++++ Records for this task ++++

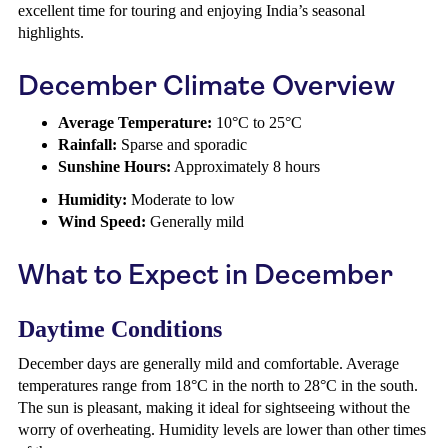
excellent time for touring and enjoying India’s seasonal
highlights.
December Climate Overview
Average Temperature:
10°C to 25°C
Rainfall:
Sparse and sporadic
Sunshine Hours:
Approximately 8 hours
Humidity:
Moderate to low
Wind Speed:
Generally mild
What to Expect in December
Daytime Conditions
December days are generally mild and comfortable. Average
temperatures range from 18°C in the north to 28°C in the south.
The sun is pleasant, making it ideal for sightseeing without the
worry of overheating. Humidity levels are lower than other times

++++

(Instructions to follow):
No lines before the one containing "Daytime Conditions" belong in the answer; write out that line and each one after it exactly, through the end of the records.

(Task output):
Daytime Conditions
December days are generally mild and comfortable. Average
temperatures range from 18°C in the north to 28°C in the south.
The sun is pleasant, making it ideal for sightseeing without the
worry of overheating. Humidity levels are lower than other times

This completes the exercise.